Prior to that, foreign portfolio investors (FPIs) had put in over Rs 85 billion in January.
In contrast, overseas investors pulled out Rs 10.85 billion from equities during the period under review due to considerable volatility in global markets on account of the ongoing US-China trade tensions.
Larger debt exposure comes following a net outflow of Rs 127.5 billion in the last two months (February-March) largely due to a surge in interest rates in home markets as well as rupee depreciation outlook due to crude price and fiscal deficit.
"Domestic political developments, high valuations and application of long term capital gains tax on equities has further dampened sentiment in India.
"This has led to FPIs withdrawing from equities in India. However, this is too short a time to arrive at a conclusion around this. One will have to wait and watch as to whether this trend sustain," said Ashish Shanker, head, investment advisory at Motilal Oswal Private Wealth Management.
According to depository data, FPIs invested a net sum of Rs 39.35 billion ($605 million) in the debt marketsduring April 2-13.
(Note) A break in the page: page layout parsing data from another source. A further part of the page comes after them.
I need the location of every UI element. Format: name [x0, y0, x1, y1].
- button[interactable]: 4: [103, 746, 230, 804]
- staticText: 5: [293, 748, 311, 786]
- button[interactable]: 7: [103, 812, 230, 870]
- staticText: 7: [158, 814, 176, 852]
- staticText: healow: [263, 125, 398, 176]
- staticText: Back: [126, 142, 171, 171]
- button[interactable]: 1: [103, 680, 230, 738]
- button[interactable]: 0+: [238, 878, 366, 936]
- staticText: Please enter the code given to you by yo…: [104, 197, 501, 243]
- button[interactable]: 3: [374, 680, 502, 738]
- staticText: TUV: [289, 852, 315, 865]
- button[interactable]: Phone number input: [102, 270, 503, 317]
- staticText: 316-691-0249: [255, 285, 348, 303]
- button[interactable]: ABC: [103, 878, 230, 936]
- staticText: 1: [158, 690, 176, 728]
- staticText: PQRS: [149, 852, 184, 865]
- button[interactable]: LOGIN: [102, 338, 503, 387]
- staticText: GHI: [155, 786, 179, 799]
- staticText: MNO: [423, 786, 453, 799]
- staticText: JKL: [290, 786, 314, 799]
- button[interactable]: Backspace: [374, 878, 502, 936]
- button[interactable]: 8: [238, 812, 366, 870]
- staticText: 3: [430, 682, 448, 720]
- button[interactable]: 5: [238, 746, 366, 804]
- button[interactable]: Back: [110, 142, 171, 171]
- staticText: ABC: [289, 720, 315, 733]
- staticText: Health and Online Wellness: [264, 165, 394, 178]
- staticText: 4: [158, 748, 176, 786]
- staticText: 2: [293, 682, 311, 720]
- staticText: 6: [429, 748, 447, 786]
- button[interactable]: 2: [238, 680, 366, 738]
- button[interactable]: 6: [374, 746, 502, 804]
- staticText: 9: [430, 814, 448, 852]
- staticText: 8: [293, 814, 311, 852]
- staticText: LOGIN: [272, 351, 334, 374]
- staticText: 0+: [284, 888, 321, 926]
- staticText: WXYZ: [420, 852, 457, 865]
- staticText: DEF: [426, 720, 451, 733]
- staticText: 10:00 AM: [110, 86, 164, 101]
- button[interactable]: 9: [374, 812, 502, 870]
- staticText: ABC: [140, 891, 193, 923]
"With stable currency and bond yields at attractive levels, FPIs continue to find value in Indian bonds. The net positive flow into the fixed income segment could also be attributed to the recent increase in FPI limit for investment in government securities," Morningstar India Senior Analyst Manager Research Himanshu Srivastava said.
Ajay Bodke, CEO and Chief Portfolio Manager, PMS at Prabhudas Lilladher said that the outlook for investments in debt markets has brightened after the RBI's recently announced monetary policy that lowered the target for retail inflation to 4.7-5.1 per cent for first half of the ongoing fiscal as against its forecast of 5.1-5.6 per cent in February 2018.
"This along with RBI raising the investment limit for FPI in central government securities to 5.5 per cent of outstanding stock of securities in 2018-19 and to 6 per cent of outstanding stock of securities in next fiscal led to cooling-off of yields and renewed interest among FPI's for Indian debt securities," he added.
Going ahead, Srivastava said that rate hikes by the US Federal Reserve could adversely impact the flows into the debt segment.